Dibujo de un interno de Madrid VII

14.09.2020 José Arregi

Acaba de darse un paso decisivo en el camino a la justicia para con los asesinados en 1989 en la universidad jesuita de la UCA (San Salvador), en aquella negra madrugada de luna: Segundo Montes, Ignacio Ellacuría, Amando López, Ignacio Martín-Baró, Juan Ramón Moreno y Joaquín López, jesuitas, y Julia Elba Ramos, cocinera de la residencia jesuita, y su hija de 15 años Celina Mariceth Ramola. No podía dejar de nombrarlos a todos por su nombre y apellido de mártir.

La Audiencia Nacional española ha condenado al ex coronel y ex viceministro de Seguridad de El Salvador, Inocente Orlando Montano, a la pena de 133 años y tres meses, 26 años y pico por cada uno de los cinco jesuitas asesinados de nacionalidad española, pues solo en su caso posee jurisdicción el tribunal español.

Me felicito. El alto tribunal ha reconocido solemnemente la verdad de los hechos, que solo se ocultaba a quien no quería ver: los ocho asesinatos “fueron urdidos, planeados, acordados y ordenados por miembros del alto mando de las Fuerzas Armadas, órgano al que pertenecía Inocente Orlando Montano como viceministro de la Seguridad Pública”. Ha confirmado que en la masacre participó el entonces presidente de la República, Alfredo Cristiani. Ha certificado que la cúpula del gobierno nacional cometió gravísimos delitos de violencia armada “con el fin de perpetuar sus privilegiadas posiciones”, y que mintieron y utilizaron todo su poder para hacer creer que las víctimas “actuaban como agentes de una confabulación socialista-comunista”, y con su teología de la liberación incitaban a los campesinos a “una conspiración comunista internacional al servicio del Kremlin”. Ha calificado los hechos como lo que son: “terrorismo desde el Estado”.

La dura y tajante condena judicial no bastará para devolver la vida a las víctimas, pero es una condición necesaria para dignificar su memoria, legitimar su causa y rehabilitar a todos los que, antes y después, dieron su vida por la misma causa en todos los lugares de esta Tierra martirizada. Es una forma de resucitarlos. La condena judicial de quienes cometieron tales atrocidades es, pues, justa y necesaria. No puede haber justicia sin verdad.

Pero me pregunto: ¿sería justo y necesario que los autores de tales asesinatos pasen años y años en la cárcel? ¿Beneficia a alguien que Inocente Orlando Montano sufra la tortura de la prisión no ya durante 133 años, sino incluso solo durante 3 años? ¿El sufrimiento que se le infligiera repararía el daño injusto y cruel que él infligió a sus víctimas, a sus familias y a su pueblo?

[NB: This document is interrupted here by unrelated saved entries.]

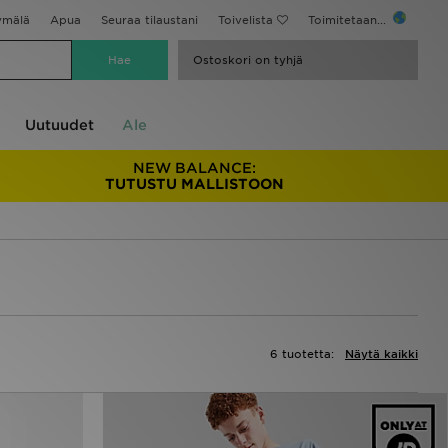
ymälä
Apua
Seuraa tilaustani
Toivelista
Toimitetaan...
Ostoskori on tyhjä
Uutuudet
Ale
NEW BALANCE:
TUTUSTU MALLISTOON
6 tuotetta:
Näytä kaikki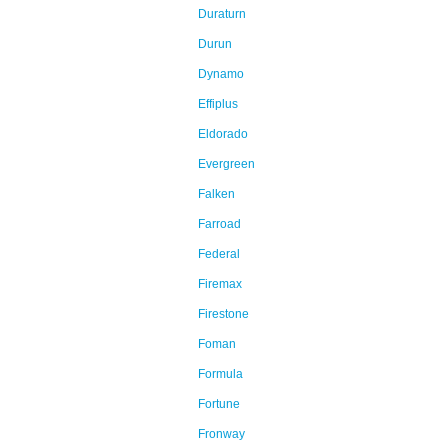
Duraturn
Durun
Dynamo
Effiplus
Eldorado
Evergreen
Falken
Farroad
Federal
Firemax
Firestone
Foman
Formula
Fortune
Fronway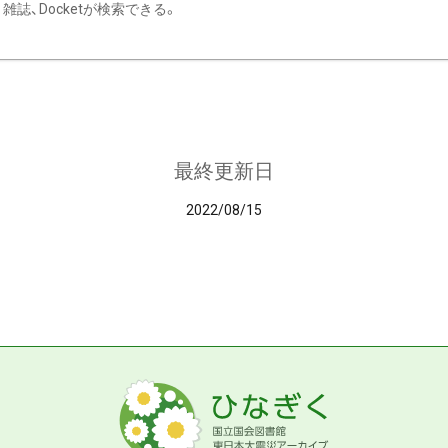
雑誌、Docketが検索できる。
最終更新日
2022/08/15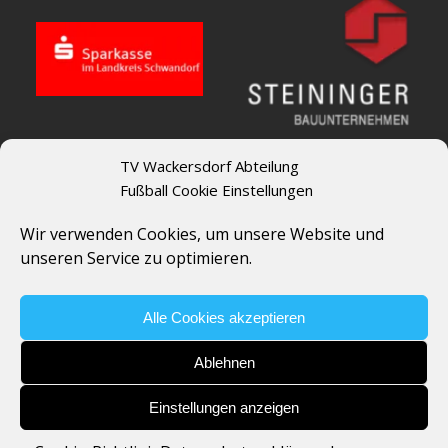
TV Wackersdorf Abteilung
Fußball Cookie Einstellungen
Wir verwenden Cookies, um unsere Website und
unseren Service zu optimieren.
Alle Cookies akzeptieren
Ablehnen
Einstellungen anzeigen
Copyright © 2026 | Theme by
MH Themes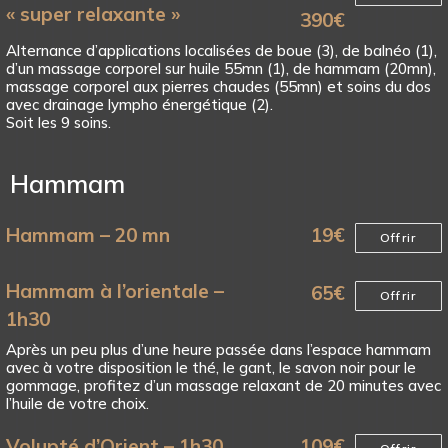
« super relaxante »
390
€
Alternance d’applications localisées de boue (3), de balnéo (1),
d’un massage corporel sur huile 55mn (1), de hammam (20mn),
massage corporel aux pierres chaudes (55mn) et soins du dos
avec drainage lympho énergétique (2).
Soit les 9 soins.
Hammam
Hammam – 20 mn
19
€
Offrir
Hammam à l’orientale –
65
€
Offrir
1h30
Après un peu plus d’une heure passée dans l’espace hammam
avec à votre disposition le thé, le gant, le savon noir pour le
gommage, profitez d’un massage relaxant de 20 minutes avec
l’huile de votre choix.
Volupté d’Orient – 1h30
109
€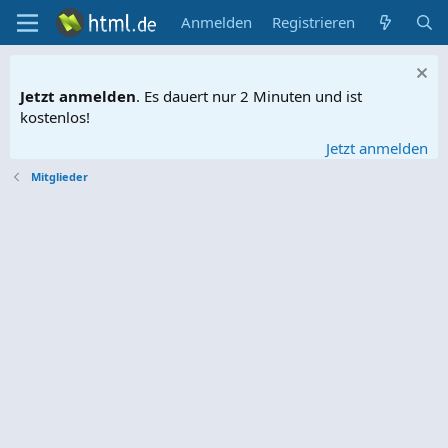
Anmelden
Registrieren
Jetzt anmelden
. Es dauert nur 2 Minuten und ist
kostenlos!
Jetzt anmelden
Mitglieder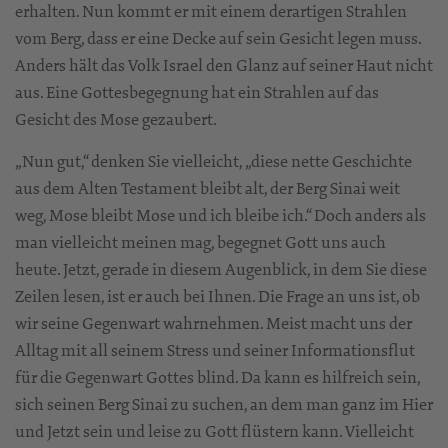
erhalten. Nun kommt er mit einem derartigen Strahlen
vom Berg, dass er eine Decke auf sein Gesicht legen muss.
Anders hält das Volk Israel den Glanz auf seiner Haut nicht
aus. Eine Gottesbegegnung hat ein Strahlen auf das
Gesicht des Mose gezaubert.
„Nun gut,“ denken Sie vielleicht, „diese nette Geschichte
aus dem Alten Testament bleibt alt, der Berg Sinai weit
weg, Mose bleibt Mose und ich bleibe ich.“ Doch anders als
man vielleicht meinen mag, begegnet Gott uns auch
heute. Jetzt, gerade in diesem Augenblick, in dem Sie diese
Zeilen lesen, ist er auch bei Ihnen. Die Frage an uns ist, ob
wir seine Gegenwart wahrnehmen. Meist macht uns der
Alltag mit all seinem Stress und seiner Informationsflut
für die Gegenwart Gottes blind. Da kann es hilfreich sein,
sich seinen Berg Sinai zu suchen, an dem man ganz im Hier
und Jetzt sein und leise zu Gott flüstern kann. Vielleicht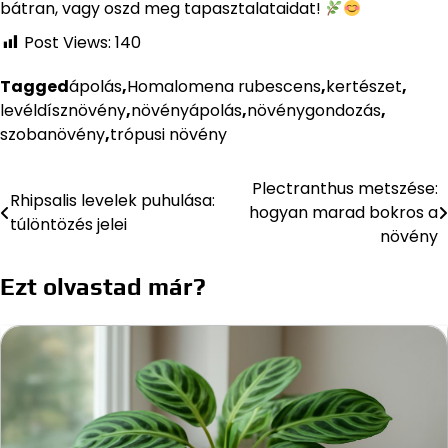
bátran, vagy oszd meg tapasztalataidat!
Post Views:
140
Tagged
ápolás
,
Homalomena rubescens
,
kertészet
,
levéldísznövény
,
növényápolás
,
növénygondozás
,
szobanövény
,
trópusi növény
Plectranthus metszése:
Bejegyzés
Rhipsalis levelek puhulása:
hogyan marad bokros a
túlöntözés jelei
navigáció
növény
Ezt olvastad már?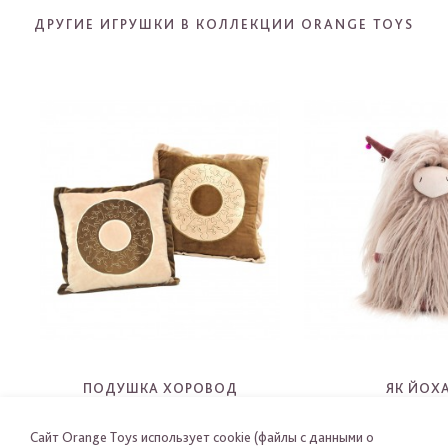
ДРУГИЕ ИГРУШКИ В КОЛЛЕКЦИИ ORANGE TOYS
ПОДУШКА ХОРОВОД
ЯК ЙОХ
5006C
2106
Сайт Orange Toys использует cookie (файлы с данными о
-
-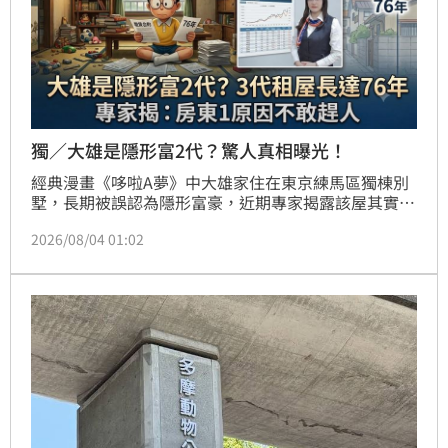
獨／大雄是隱形富2代？驚人真相曝光！
經典漫畫《哆啦A夢》中大雄家住在東京練馬區獨棟別
墅，長期被誤認為隱形富豪，近期專家揭露該屋其實是
承租長達76年的租賃物件。中信房屋專家指出，雖然台
2026/08/04 01:02
灣人對長期租屋感到不可思議，但得益於日本《借地借
家法》賦予租客極強的續約保障，跨代長租在日本相當
常見。該法規讓房東難以隨意終止租約，租客能安心居
住，甚至租地自建。此外，專家分析練馬區房價與租金
行情，並提醒漫畫中物價反映的是過去背景，與現代日
本薪資及物價漲幅相比已有顯著差異，大雄媽媽的勤儉
持家更體現了當時家庭主婦主導財政的傳統美德。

Si la cárcel –este modelo de cárcel– fuera el único medio de impedir que el ladrón vuelva a robar, el asesino a asesinar o el violador a violar, se podría justificar. Si sirviera para evitar que otros cometan tales delitos o para que los propios delincuentes se vuelvan mejores personas y ciudadanos, se podría comprender. Pero salta a la vista que no es el caso. La pena de prisión, por larga que sea, ni logra que disminuyan los delitos ni rehabilita, reeduca o resocializa a los delincuentes. Y si una sociedad desarrollada no se procura mejores medios para impedir que un criminal reincida en su crimen, equivale a reconocer que dicha sociedad ha renunciado a su desarrollo humano. No puede haber justicia sin reparación, pero la cárcel no repara ni al malhechor ni al malherido.

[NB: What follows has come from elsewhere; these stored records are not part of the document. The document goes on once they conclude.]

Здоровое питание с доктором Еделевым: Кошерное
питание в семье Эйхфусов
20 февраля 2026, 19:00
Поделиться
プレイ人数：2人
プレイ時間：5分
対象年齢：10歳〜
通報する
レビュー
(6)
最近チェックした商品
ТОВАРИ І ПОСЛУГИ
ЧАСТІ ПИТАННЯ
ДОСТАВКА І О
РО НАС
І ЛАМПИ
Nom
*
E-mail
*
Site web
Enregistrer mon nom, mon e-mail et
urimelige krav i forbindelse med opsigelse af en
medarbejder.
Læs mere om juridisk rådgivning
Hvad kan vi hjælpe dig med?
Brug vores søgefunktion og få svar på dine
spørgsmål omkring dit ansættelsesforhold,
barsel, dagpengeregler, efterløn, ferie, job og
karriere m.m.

“Si una sociedad desarrollada no se procura mejores medios para impedir que un criminal reincida en su crimen, equivale a reconocer que dicha sociedad ha renunciado a su desarrollo humano. No puede haber justicia sin reparación, pero la cárcel no repara”

Pienso, por ello, que la cárcel ya es innecesaria y, por lo tanto, injusta. Me parece contrario a la ética que alguien, por malhechor que sea, acabe de perder su dignidad para nada en esos antros de inhumanidad sin luz ni piedad. Y esto vale para un criminal como Inocente Orlando Montano, para un miembro de ETA, un violador o un corrupto, aunque sea rey. Suena duro, pero es lo que pienso.

Y espero que nadie entienda que estoy defendiendo la inacción y la indefensión de una sociedad frente a quienes la destruyen –empezando, por cierto, por aquellos que la destruyen desde el poder económico o político–. Defiendo, por el contrario, que una sociedad humana y desarrollada, sensible y sabia, habría de buscar otros medios que no sean cárceles; otros medios inteligentes, humanizadores y efectivos para impedir el crimen, regenerar al criminal y, en primer lugar, curar las heridas de todas las víctimas. Y sostengo que esos medios alternativos están a nuestro alcance. Solo hay que querer.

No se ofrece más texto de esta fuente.